Venkatesan Guruswami and Atri Rudra

Limits to list decoding Reed-Solomon codes

Abstract : Starting with the seminal work of Shannon in 1948, much progress was made in the construction of good error-correcting codes with efficient decoding algorithms for the probabilistic noise model. However, in the adversarial noise model, all decoding algorithms were constrained by the necessity to output a unique codeword. This in turn implies that the number of errors is upper bounded by half the minimum distance of the code. List-decoding circumvents this issue by allowing the decoding algorithm to output a list of codewords with the guarantee that the list contains the transmitted codeword. Note that such a tradeoff is necessary as insisting on decoding with unique codeword makes it impossible to correct errors more than half the minimum distance. While this notion was introduced in the 1950's, efficient list decoding algorithms remained elusive until the work of Sudan in the mid 1990's. Guruswami and Sudan devised a polynomial time list decoding algorithm for an important and well-studied code called the Reed-Solomon (RS) code. Their algorithm satisfies a certain trade-off with respect to the number of errors it can handle --- we call this trade-off the Johnson bound.
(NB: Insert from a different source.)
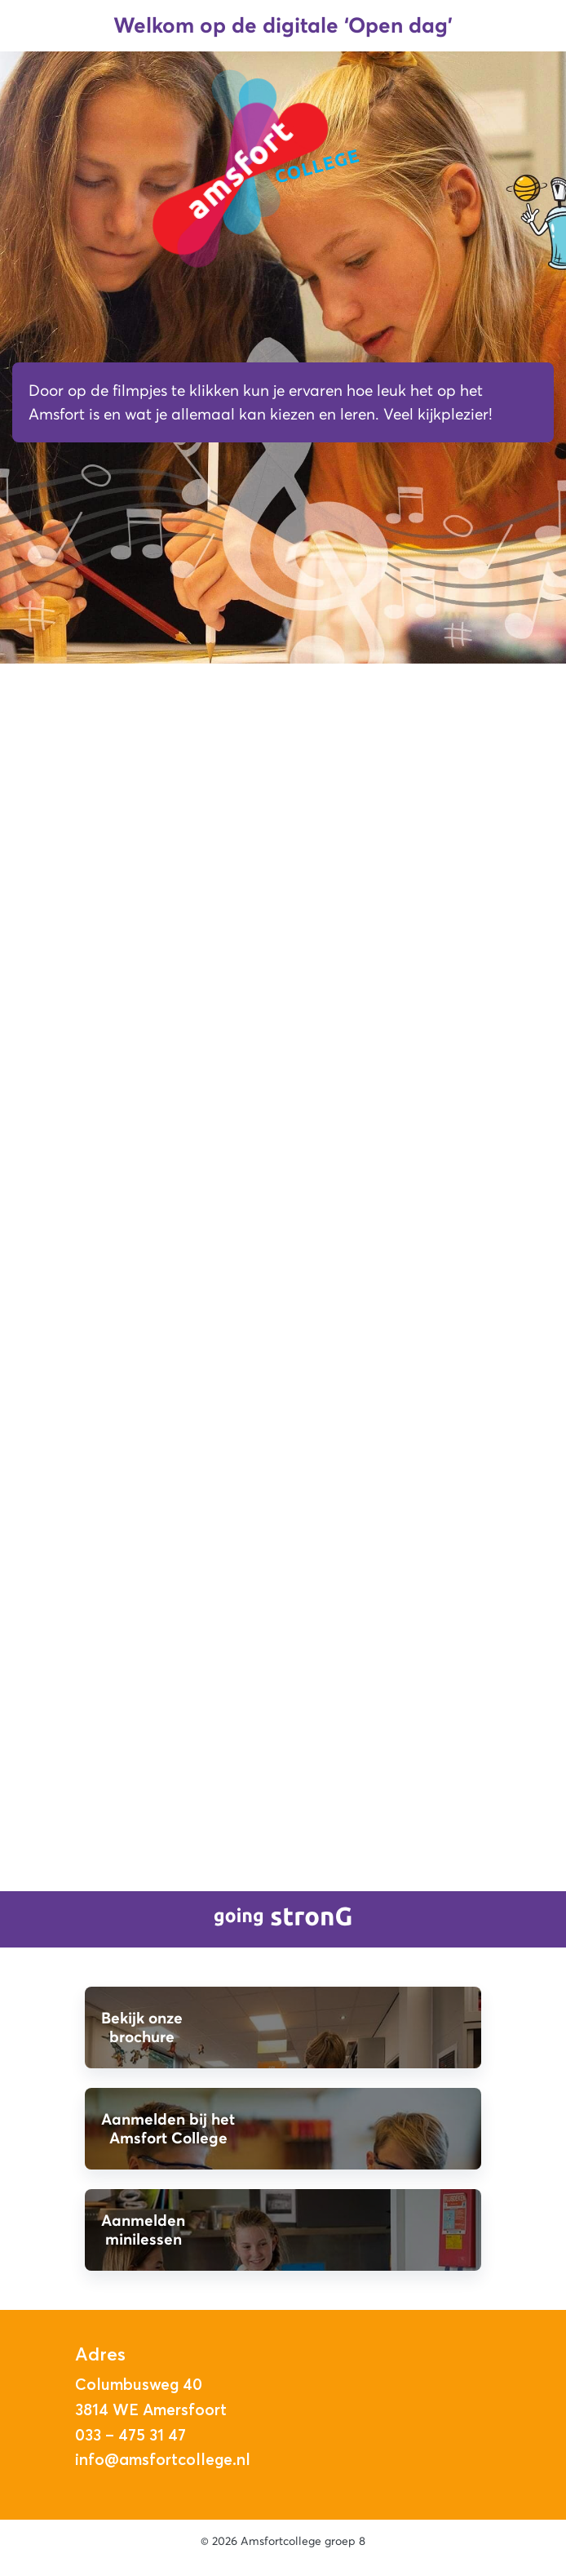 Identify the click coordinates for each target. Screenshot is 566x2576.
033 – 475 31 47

Subsequent works have achieved better tradeoffs (see for example our work in STOC06) for other codes. However, Reed-Solomon codes are important codes in their own right and it will be nice to pin point the correct tradeoff achievable for such codes.

In this work, we show that for a generalization of the list decoding of RS code, called polynomial reconstruction, no algorithm can tolerate more error than the Johnson bound. In particular this shows that a RS list decoding algorithm that solves the general problem of polynomial reconstruction (like the Guruswami-Sudan algorithm) cannot go beyond the square root bound.